Bring a Customized Tool Kit

Every child is different. For this reason, what will provide mental health relief for one child may not be the best fit for yours! Thankfully, you know your child well and can build a travel-friendly kit full of management tools tailored to their needs.

If your child faces general stress, having soothing or uplifting music on hand may be useful. Portable games may also be useful in providing a distraction. If your child has sensory concerns, packing noise-canceling headphones or fidget tools will provide a quick solution for when traveling becomes too overwhelming. Should your child tend to shut down or act out when they’re feeling hungry, make sure to pack plenty of their favorite snacks for moments when traveling throws their eating schedule off?

Schedule downtime

You can certainly fit in all of the holiday excitement and have a little time for your child to decompress from the hectic moving around. Having some quiet time to just chill out will be vital to balancing your child’s mental health.

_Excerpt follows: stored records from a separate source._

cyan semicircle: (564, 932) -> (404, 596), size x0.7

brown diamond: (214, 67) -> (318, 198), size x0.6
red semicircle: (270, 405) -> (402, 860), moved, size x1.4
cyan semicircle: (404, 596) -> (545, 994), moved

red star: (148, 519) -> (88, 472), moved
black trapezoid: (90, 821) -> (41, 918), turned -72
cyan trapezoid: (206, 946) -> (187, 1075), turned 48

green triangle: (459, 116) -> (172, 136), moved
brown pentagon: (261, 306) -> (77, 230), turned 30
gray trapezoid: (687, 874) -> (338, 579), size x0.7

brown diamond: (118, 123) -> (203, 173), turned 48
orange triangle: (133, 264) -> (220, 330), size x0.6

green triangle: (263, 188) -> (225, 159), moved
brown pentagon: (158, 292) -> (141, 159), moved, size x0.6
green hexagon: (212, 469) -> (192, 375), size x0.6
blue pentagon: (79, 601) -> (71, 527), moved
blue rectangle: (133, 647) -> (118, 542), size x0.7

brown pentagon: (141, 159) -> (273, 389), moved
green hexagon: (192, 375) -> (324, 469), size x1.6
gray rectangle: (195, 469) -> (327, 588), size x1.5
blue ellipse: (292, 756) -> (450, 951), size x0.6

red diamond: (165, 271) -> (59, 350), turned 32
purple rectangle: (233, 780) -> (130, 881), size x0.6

If you have holiday travel spaced apart, make sure to dedicate a day or two following one trip for your child to focus on relaxation. If they aren’t one to completely give into a lazy day, plan to do something low-stress like a long nature walk or watching a movie as a family.

Find moments during your travel to let your child have time away from the excitement. If you’re driving long distance, don’t let the allure of saving time by traveling straight through pull you in!  Aim to take more breaks than you think you’ll need just to allow your child to stretch and have time outside of the car. If you’re flying, bring a travel pillow and blanket so that your child can take a nap during layovers or while waiting for a late flight. Once you’ve reached your destination and are submerged in all the family festivities, find moments throughout the gathering to let your child have some alone time. While everyone is cleaning up from the holiday meal, for example, your child can have some quiet time in an empty part of the house.

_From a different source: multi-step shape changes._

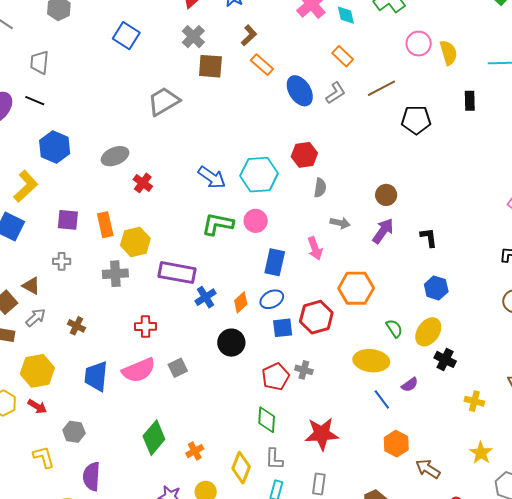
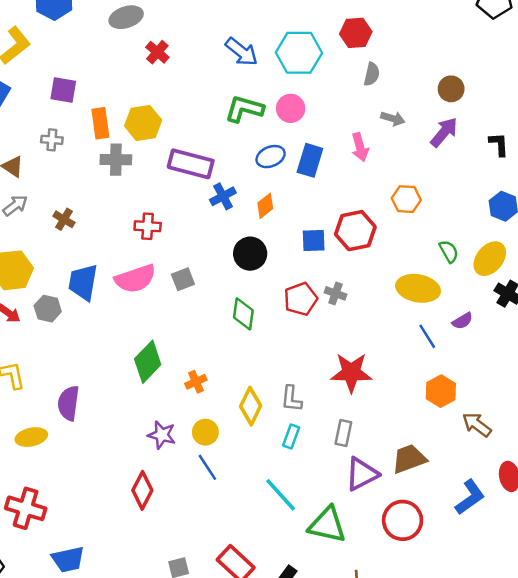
orange rectangle: (105, 225) -> (100, 123), moved
orange hexagon: (356, 288) -> (406, 199), size x0.7
blue ellipse: (272, 299) -> (271, 157), moved
green diamond: (267, 420) -> (243, 314), moved
gray hexagon: (74, 432) -> (48, 309), moved

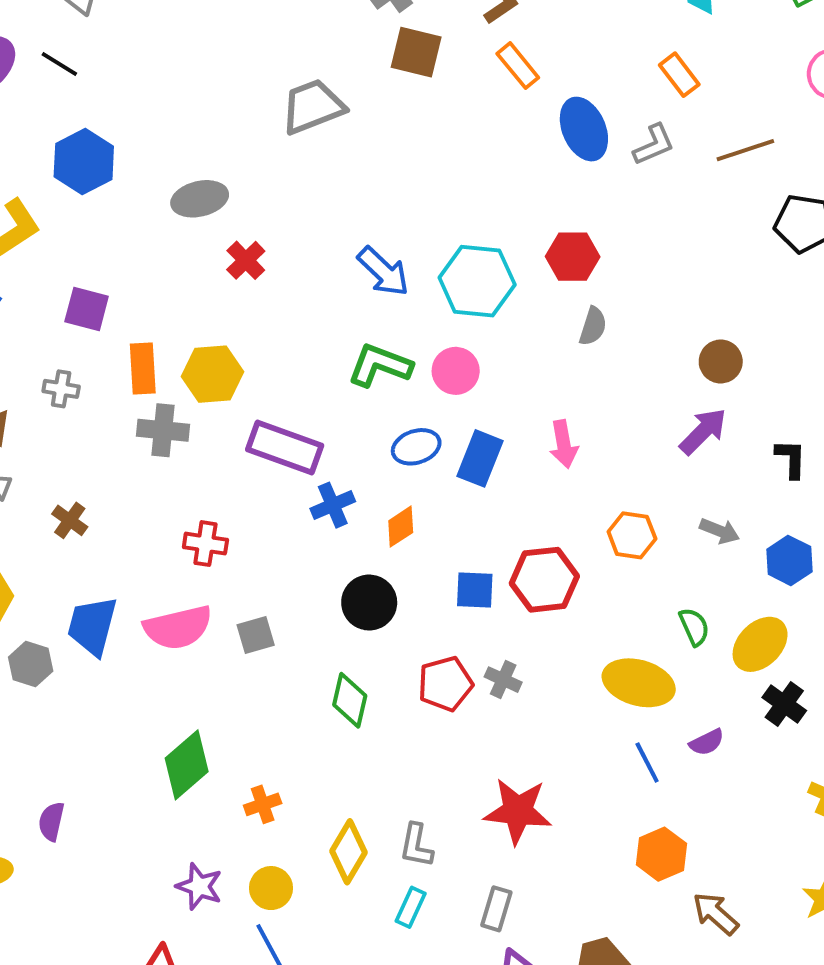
gray arrow: (393, 119) -> (720, 531), moved
purple semicircle: (69, 403) -> (51, 821), size x0.7

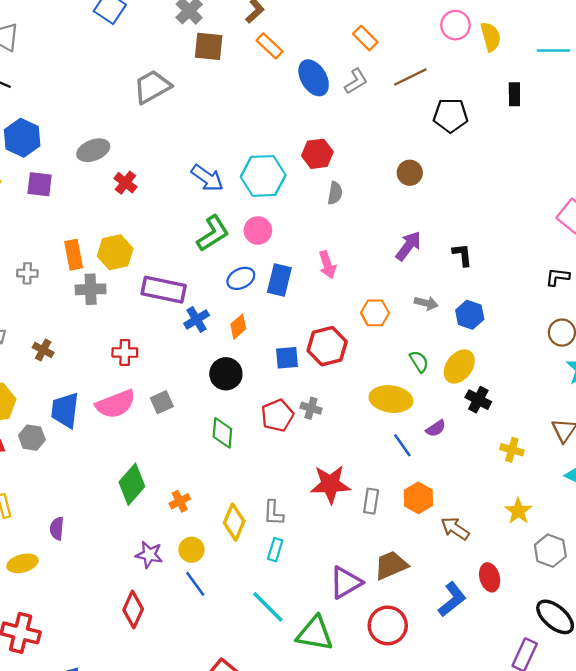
purple square: (87, 309) -> (40, 184), moved
brown circle: (721, 361) -> (410, 173), moved
green L-shape: (380, 365) -> (213, 233), turned 135
gray rectangle: (496, 909) -> (371, 501), moved

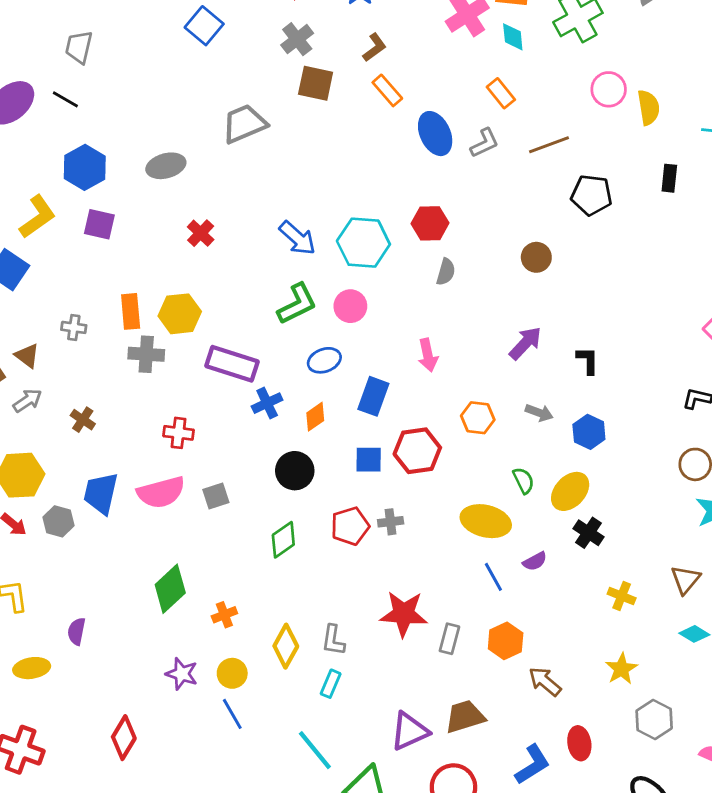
gray ellipse: (93, 150) -> (166, 166), moved
blue rectangle: (279, 280) -> (373, 396), moved
gray cross: (311, 408) -> (391, 522), turned -30
green diamond: (222, 433) -> (283, 540), turned 44
red diamond: (133, 610) -> (124, 738), moved

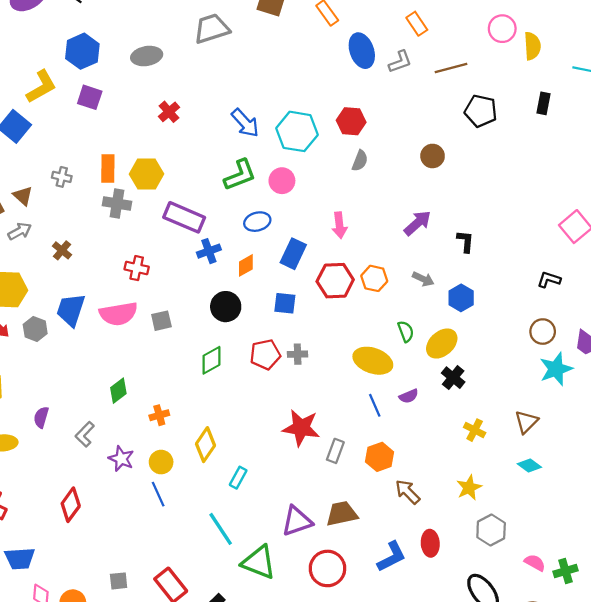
red hexagon: (417, 451) -> (335, 281), moved
green diamond: (170, 589) -> (118, 391), size x0.7
gray L-shape: (333, 640) -> (85, 434), moved, turned 30

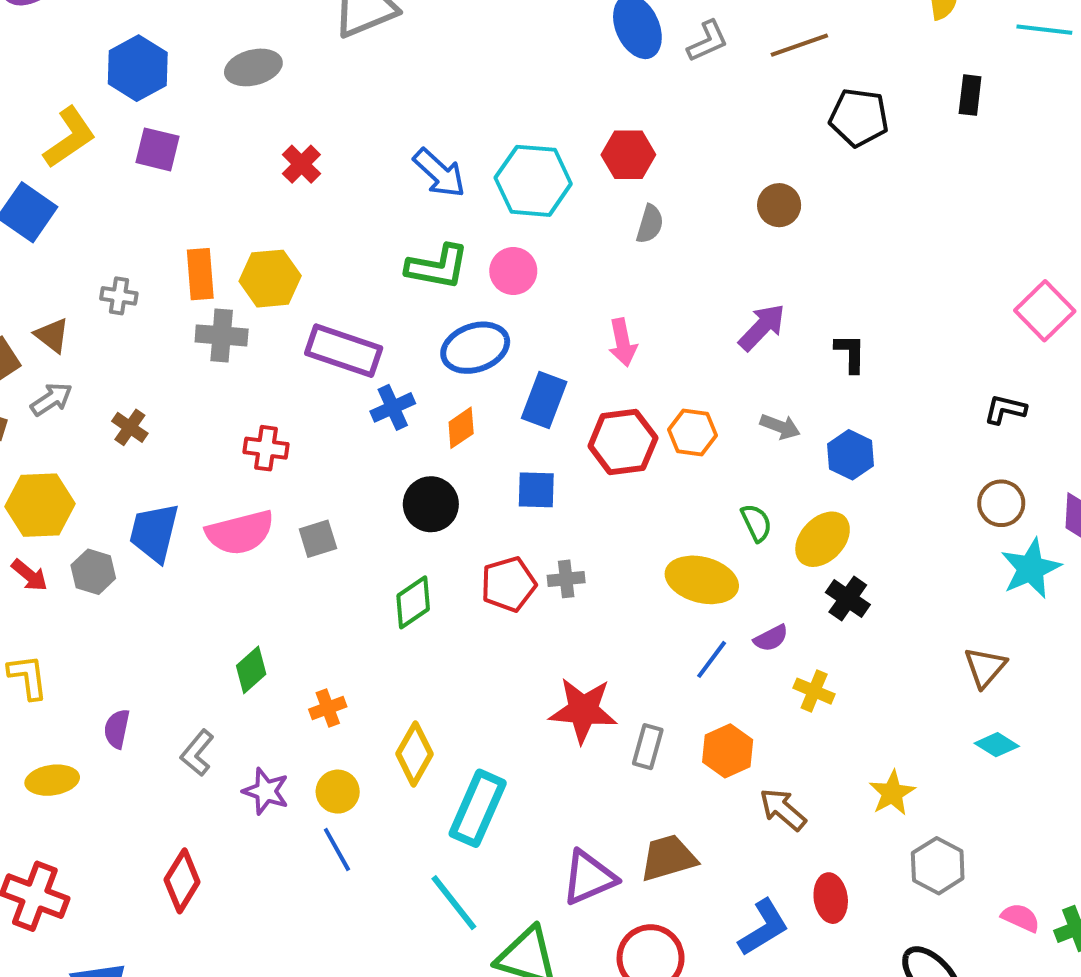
green L-shape: (240, 175) -> (437, 267), turned 36
blue ellipse: (257, 222) -> (475, 348), size x1.4
blue line: (375, 405) -> (712, 659), turned 65
yellow cross: (475, 430) -> (814, 691), moved
cyan rectangle: (238, 478) -> (478, 808), size x1.8

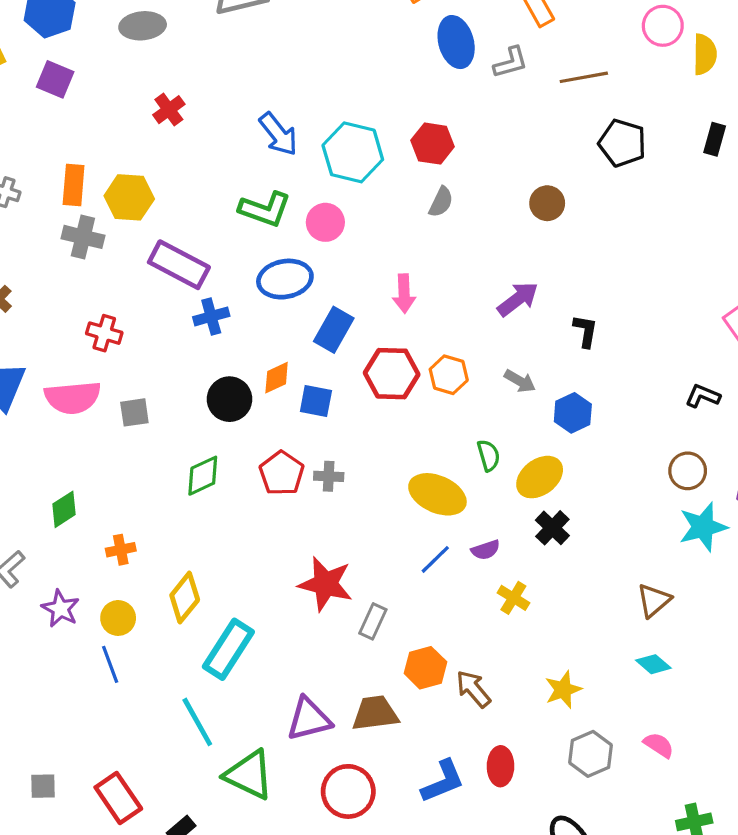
orange diamond: (461, 428) -> (277, 378), moved
red pentagon: (508, 584) -> (282, 473), turned -30
orange hexagon: (728, 751) -> (425, 668), moved
pink semicircle: (1021, 918) -> (659, 745), moved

Switch up the Accommodations

If you’re not staying with family this holiday season, don’t book your hotel just yet. Familiarity can be helpful while guiding your child in managing their mental health while balancing a new schedule. Hotels can place emphasis on the feeling of being uprooted, which may prevent your child from feeling comfortable in their space.

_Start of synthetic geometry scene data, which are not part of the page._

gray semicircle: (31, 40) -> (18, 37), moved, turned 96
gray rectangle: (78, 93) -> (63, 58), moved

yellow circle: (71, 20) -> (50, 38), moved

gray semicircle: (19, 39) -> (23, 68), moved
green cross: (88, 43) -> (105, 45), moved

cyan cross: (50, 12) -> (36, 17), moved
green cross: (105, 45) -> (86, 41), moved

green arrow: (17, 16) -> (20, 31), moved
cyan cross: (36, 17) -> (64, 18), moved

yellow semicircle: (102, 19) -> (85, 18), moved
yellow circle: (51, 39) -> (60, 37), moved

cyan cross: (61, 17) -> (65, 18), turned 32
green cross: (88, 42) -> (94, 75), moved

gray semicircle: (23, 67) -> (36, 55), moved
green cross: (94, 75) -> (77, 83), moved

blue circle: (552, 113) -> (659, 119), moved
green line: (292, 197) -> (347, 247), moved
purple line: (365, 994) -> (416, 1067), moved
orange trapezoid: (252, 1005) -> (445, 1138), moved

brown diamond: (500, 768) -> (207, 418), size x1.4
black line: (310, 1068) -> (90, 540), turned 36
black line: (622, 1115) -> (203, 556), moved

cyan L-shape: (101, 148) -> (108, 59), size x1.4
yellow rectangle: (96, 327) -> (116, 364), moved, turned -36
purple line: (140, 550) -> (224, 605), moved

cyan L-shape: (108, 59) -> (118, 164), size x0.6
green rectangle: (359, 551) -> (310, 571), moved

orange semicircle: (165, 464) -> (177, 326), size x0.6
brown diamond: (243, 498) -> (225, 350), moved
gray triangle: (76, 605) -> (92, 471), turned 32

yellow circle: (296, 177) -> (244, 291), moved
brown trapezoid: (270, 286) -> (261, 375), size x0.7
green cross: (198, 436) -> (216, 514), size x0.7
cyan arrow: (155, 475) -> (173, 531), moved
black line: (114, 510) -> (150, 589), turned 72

Opting for an apartment or home rental will allow your child to adjust to their routine while traveling. This will provide them with a space that looks and feels like what they have normally. Additionally, having access to a kitchen area will make cooking familiar family meals more accessible. Eating out is a treat, but doing it for every meal can completely detach your child from their sense of routine, opening them to stress. Being able to cook comforting meals they love will sustain familiarity.

Another great benefit of putting an apartment or house rental into your traveling plans is having a safe place to retreat to. If you’re spending time with family during the holiday, you may find that they have vastly different schedules or ideas of what the holiday should look like. With a comfortable place to turn to, you won’t have to feel obligated to keep up with their schedule, especially if you find it to be detrimental to your child’s emotional and physical health.

Focus on Gratitude

The holiday season, as hectic as it may be, is about spending time with the ones you love and making memories. As the excitement begins to wear away at your child’s mental health, it will become easier for them to get stuck in a negative mindset. Negativity can snowball, preventing them from being able to balance out their discomfort. Keep your child engaged in positive conversation throughout your holiday experience. Be mindful of when your child is experiencing some negative emotions and coach them through this. Draw their attention to all of the wonderful things they have to look forward to, helping them be more appreciative.